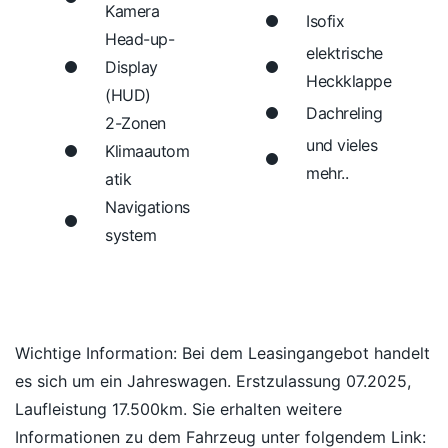
Kamera
Isofix
Head-up-
elektrische
Display
Heckklappe
(HUD)
Dachreling
2-Zonen
und vieles
Klimaautom
mehr..
atik
Navigations
system
Wichtige Information: Bei dem Leasingangebot handelt
es sich um ein Jahreswagen. Erstzulassung 07.2025,
Laufleistung 17.500km. Sie erhalten weitere
Informationen zu dem Fahrzeug unter folgendem Link:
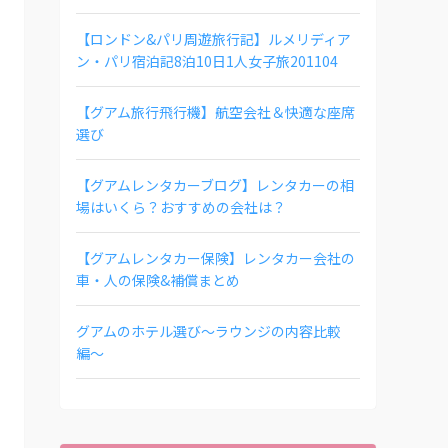
【ロンドン&パリ周遊旅行記】ルメリディア
ン・パリ宿泊記8泊10日1人女子旅201104
【グアム旅行飛行機】航空会社＆快適な座席
選び
【グアムレンタカーブログ】レンタカーの相
場はいくら？おすすめの会社は？
【グアムレンタカー保険】レンタカー会社の
車・人の保険&補償まとめ
グアムのホテル選び〜ラウンジの内容比較
編〜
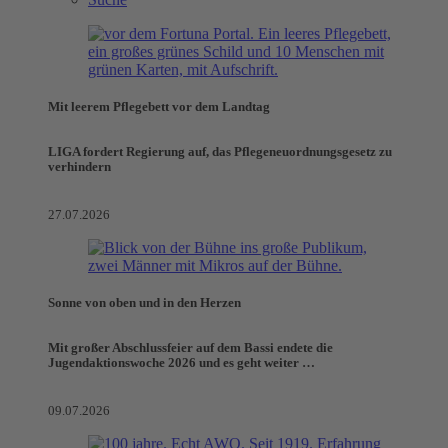
Mit leerem Pflegebett vor dem Landtag
LIGA fordert Regierung auf, das Pflegeneuordnungsgesetz zu
verhindern
27.07.2026
Sonne von oben und in den Herzen
Mit großer Abschlussfeier auf dem Bassi endete die
Jugendaktionswoche 2026 und es geht weiter …
09.07.2026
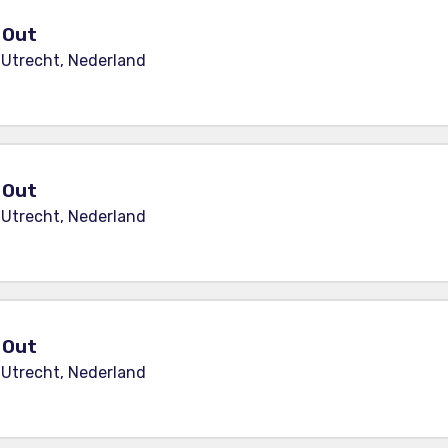
y Out
 Utrecht, Nederland
y Out
 Utrecht, Nederland
y Out
 Utrecht, Nederland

--------------------------------

#### Assignment:
Where the material contains pictures, leave them out and copy the rest verbatim.

#### Exercise response:
Kamera
Isofix
Head-up-
elektrische
Display
Heckklappe
(HUD)
Dachreling
2-Zonen
und vieles
Klimaautom
mehr..
atik
Navigations
system
Wichtige Information: Bei dem Leasingangebot handelt
es sich um ein Jahreswagen. Erstzulassung 07.2025,
Laufleistung 17.500km. Sie erhalten weitere
Informationen zu dem Fahrzeug unter folgendem Link:
【ロンドン&パリ周遊旅行記】ルメリディア
ン・パリ宿泊記8泊10日1人女子旅201104
【グアム旅行飛行機】航空会社＆快適な座席
選び
【グアムレンタカーブログ】レンタカーの相
場はいくら？おすすめの会社は？
【グアムレンタカー保険】レンタカー会社の
車・人の保険&補償まとめ
グアムのホテル選び〜ラウンジの内容比較
編〜
Mit leerem Pflegebett vor dem Landtag
LIGA fordert Regierung auf, das Pflegeneuordnungsgesetz zu
verhindern
27.07.2026
Sonne von oben und in den Herzen
Mit großer Abschlussfeier auf dem Bassi endete die
Jugendaktionswoche 2026 und es geht weiter …
09.07.2026
y Out
 Utrecht, Nederland
y Out
 Utrecht, Nederland
y Out
 Utrecht, Nederland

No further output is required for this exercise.